It’s been almost half a century since the end of the Vietnam War, and the relationship between the United States and Vietnam, particularly in terms of trade and investment, has been steadily improving since the normalization of relations in 1995.
According to a 2021 report by the Congressional Research Service, bilateral trade between the two countries reached $90 billion in 2020, an increase of 17% from the previous year.
The United States is Vietnam’s second-largest trading partner, while Vietnam is the United States’ 10th-largest. And unlike the European Union-China partnership agreement—consideration of which has been “frozen” by the EU Parliament—the U.S.-Vietnam relationship is built on something much stronger; namely, an understanding of the principles of economic freedom.
Vietnam has shown steady growth in both economic output and freedom in its transition to a more free-market economic system.
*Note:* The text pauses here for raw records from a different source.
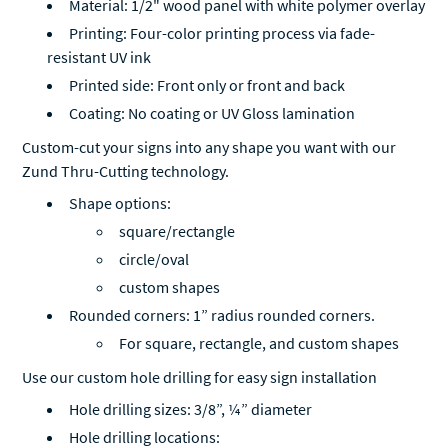
Material: 1/2" wood panel with white polymer overlay
Printing: Four-color printing process via fade-
resistant UV ink
Printed side: Front only or front and back
Coating: No coating or UV Gloss lamination
Custom-cut your signs into any shape you want with our
Zund Thru-Cutting technology.
Shape options:
square/rectangle
circle/oval
custom shapes
Rounded corners: 1” radius rounded corners.
For square, rectangle, and custom shapes
Use our custom hole drilling for easy sign installation
Hole drilling sizes: 3/8”, ¼” diameter
Hole drilling locations:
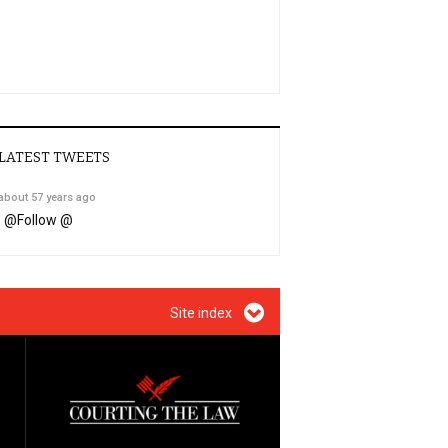
LATEST TWEETS
about 57 years ago
@
Follow @
Site index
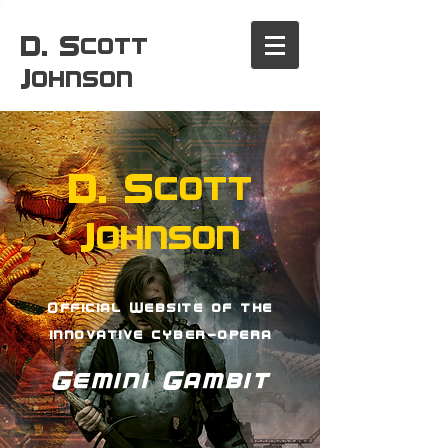
D. Scott
Johnson
D. Scott
Johnson
Official Website of the
innovative cyber-opera
Gemini Gambit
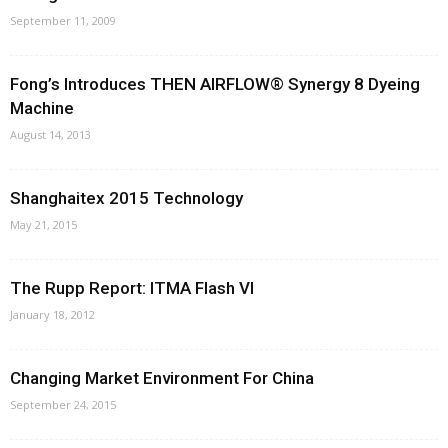
September 11, 2009
Fong’s Introduces THEN AIRFLOW® Synergy 8 Dyeing
Machine
August 14, 2013
Shanghaitex 2015 Technology
May 21, 2015
The Rupp Report: ITMA Flash VI
January 18, 2012
Changing Market Environment For China
September 24, 2015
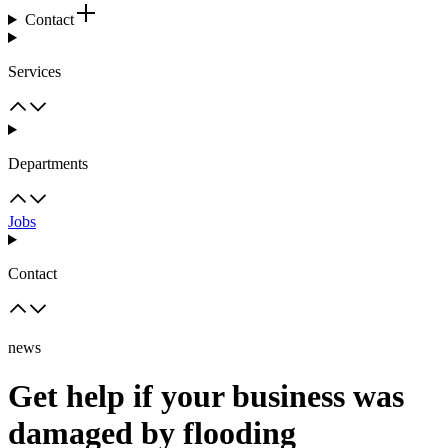
Contact
Services
Departments
Jobs
Contact
news
Get help if your business was
damaged by flooding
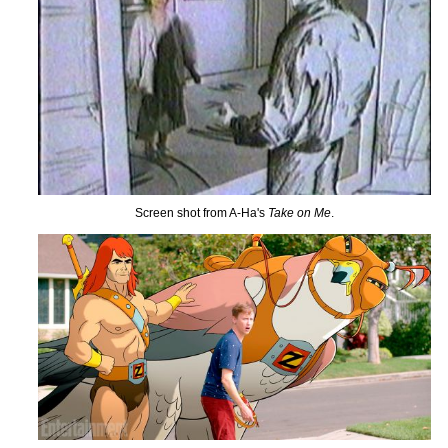
Screen shot from A-Ha's
Take on Me
.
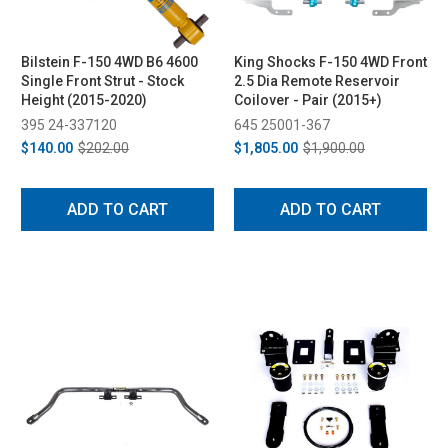
Bilstein F-150 4WD B6 4600
King Shocks F-150 4WD Front
Single Front Strut - Stock
2.5 Dia Remote Reservoir
Height (2015-2020)
Coilover - Pair (2015+)
395 24-337120
645 25001-367
$140.00
$202.00
$1,805.00
$1,900.00
ADD TO CART
ADD TO CART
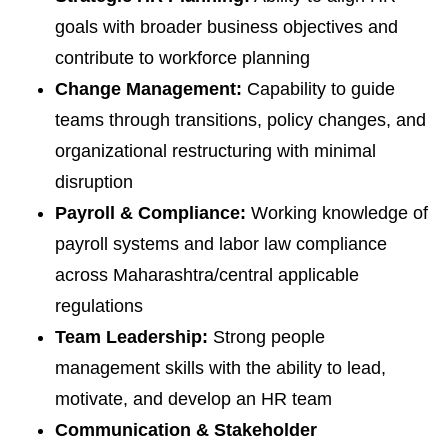
goals with broader business objectives and
contribute to workforce planning
Change Management:
Capability to guide
teams through transitions, policy changes, and
organizational restructuring with minimal
disruption
Payroll & Compliance:
Working knowledge of
payroll systems and labor law compliance
across Maharashtra/central applicable
regulations
Team Leadership:
Strong people
management skills with the ability to lead,
motivate, and develop an HR team
Communication & Stakeholder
Despite projections of economic downturn as a result of the coronavirus pandemic, Vietnam actually was the highest performing Asian economy in 2020, outpacing China with an estimated growth rate of 2.9%.
Much of this growth is credited to Vietnam’s booming manufacturing industry and the high international demand for Vietnamese exported goods. At the same time, Vietnam has been continuing to open its economy up to international trade and participating in bilateral and multilateral agreements with the rest of the world.
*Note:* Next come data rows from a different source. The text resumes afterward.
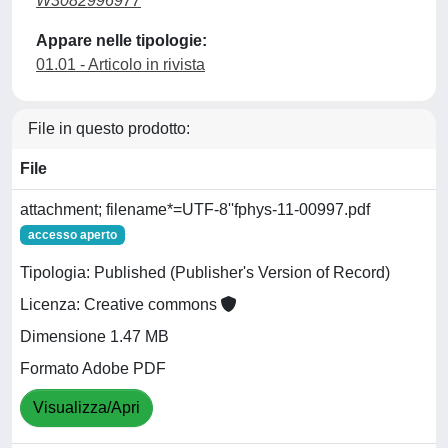
W3082996977
Appare nelle tipologie:
01.01 - Articolo in rivista
File in questo prodotto:
File
attachment; filename*=UTF-8''fphys-11-00997.pdf
accesso aperto
Tipologia: Published (Publisher's Version of Record)
Licenza: Creative commons
Dimensione 1.47 MB
Formato Adobe PDF
Visualizza/Apri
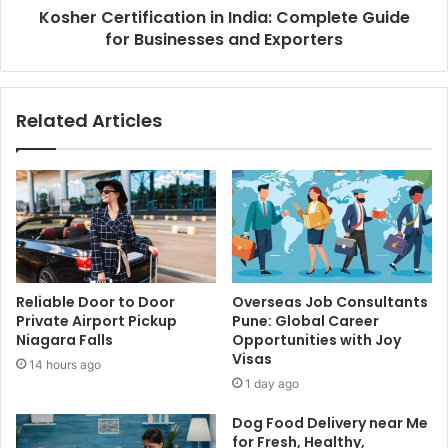
Kosher Certification in India: Complete Guide
for Businesses and Exporters
Related Articles
Reliable Door to Door
Overseas Job Consultants
Private Airport Pickup
Pune: Global Career
Niagara Falls
Opportunities with Joy
Visas
14 hours ago
1 day ago
Dog Food Delivery near Me
for Fresh, Healthy,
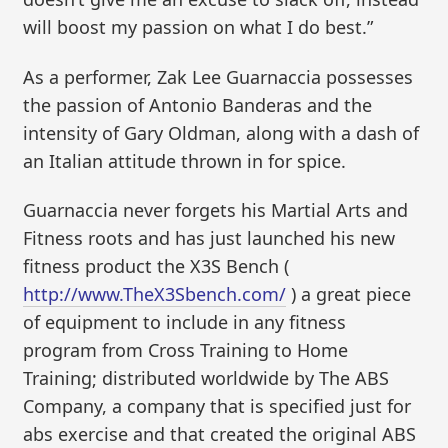
will boost my passion on what I do best.”
As a performer, Zak Lee Guarnaccia possesses
the passion of Antonio Banderas and the
intensity of Gary Oldman, along with a dash of
an Italian attitude thrown in for spice.
Guarnaccia never forgets his Martial Arts and
Fitness roots and has just launched his new
fitness product the X3S Bench (
http://www.TheX3Sbench.com/
) a great piece
of equipment to include in any fitness
program from Cross Training to Home
Training; distributed worldwide by The ABS
Company, a company that is specified just for
abs exercise and that created the original ABS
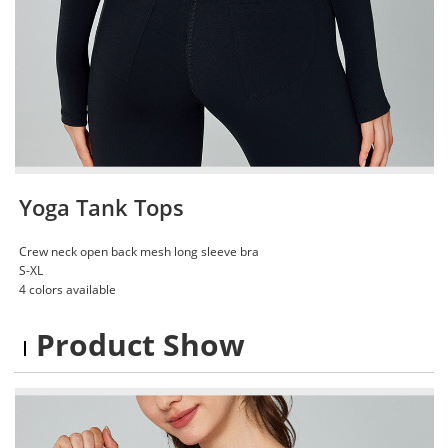
Yoga Tank Tops
Crew neck open back mesh long sleeve bra
S-XL
4 colors available
Product Show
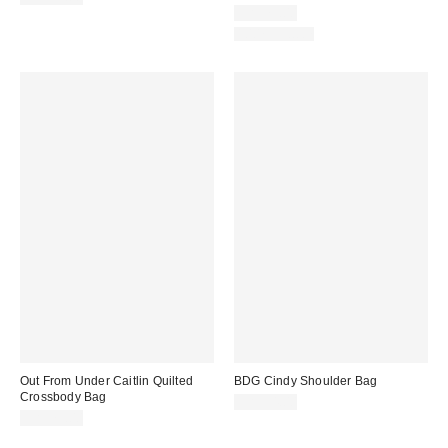
CA$79.00
100% Cotton
Out From Under Caitlin Quilted
BDG Cindy Shoulder Bag
Crossbody Bag
CA$94.00
CA$79.00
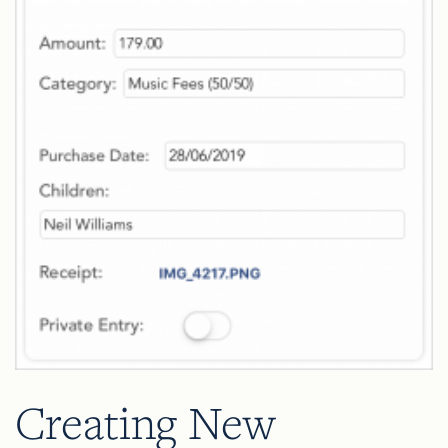
Creating New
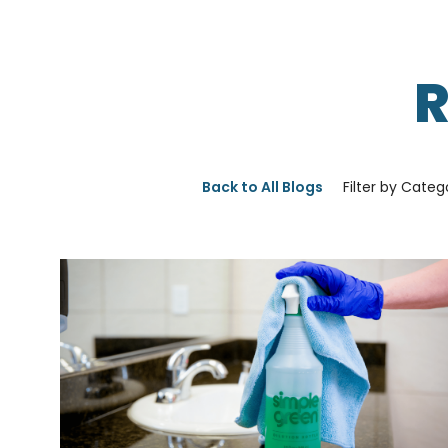
Back to All Blogs
Filter by Categ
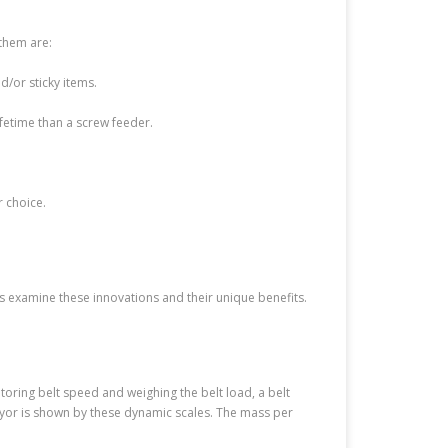
 them are:
/or sticky items.
fetime than a screw feeder.
r choice.
s examine these innovations and their unique benefits.
itoring belt speed and weighing the belt load, a belt
yor is shown by these dynamic scales. The mass per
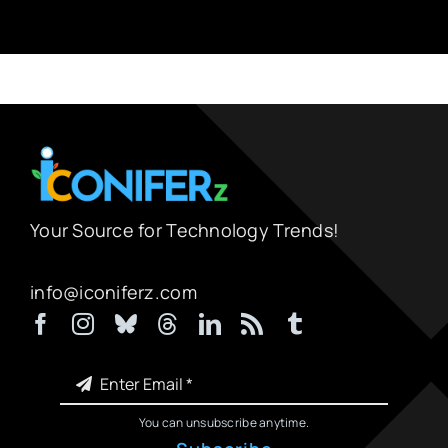
Your Source for Technology Trends!
info@iconiferz.com
You can unsubscribe anytime.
In 2019, Vietnam joined the Comprehensive and Progressive Agreement for Trans-Pacific Partnership, a free trade agreement among 11 countries in Asia, the Pacific, and North America, and signed its own bilateral trade agreement with the European Union.
And in 2020, Vietnam became a founding member of the Regional Comprehensive Economic Partnership, a massive trade agreement joining together the 10 Association of Southeast Asian Nations countries, along with Australia, China, India, Japan, New Zealand, and South Korea, into the world’s largest trading bloc. It encompasses over a quarter of the world’s gross domestic product and half of the world’s population.
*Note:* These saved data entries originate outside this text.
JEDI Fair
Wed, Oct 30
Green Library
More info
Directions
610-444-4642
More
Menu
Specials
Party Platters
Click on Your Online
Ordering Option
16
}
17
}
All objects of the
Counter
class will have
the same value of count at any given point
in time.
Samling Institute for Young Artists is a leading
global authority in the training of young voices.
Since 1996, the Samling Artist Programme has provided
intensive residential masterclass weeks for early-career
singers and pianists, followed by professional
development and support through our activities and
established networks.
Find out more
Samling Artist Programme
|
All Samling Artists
These recent actions have been noticed and recognized in Vietnam’s steady improvements in its ranking in The Heritage Foundation’s Index of Economic Freedom. In the 2021 index, Vietnam jumped 15 places to become the 90th-freest economy in the world out of 178 countries ranked, and the 17th-freest in the Asia-Pacific.
However, the country is still only considered moderately free due to lingering institutional weaknesses, such as persistent corruption and the lack of judicial independence, that are holding back its economic freedom.
Still, Vietnam’s efforts toward achieving more economic liberalization are certainly commendable, especially given the current trajectory of similarly positioned countries in the region.
The country’s ongoing reforms in key pillars of economic freedom have led to measurable progress in ensuring private property rights and market openness.
In the 27 years of the index’s publication, Vietnam has seen greater improvements in its score than other nations, such as Russia or China, especially in the categories of investment and financial freedom.
As Vietnam continues its embrace of more free-market principles, it should be regarded as an increasingly important strategic economic partner of the United States.
Economic relationships in the Indo-Pacific region are changing fast, and the United States needs to make sure that it continues to actively cultivate closer relations with like-minded regional powers, even as those powers are cultivating closer relations among themselves and with China.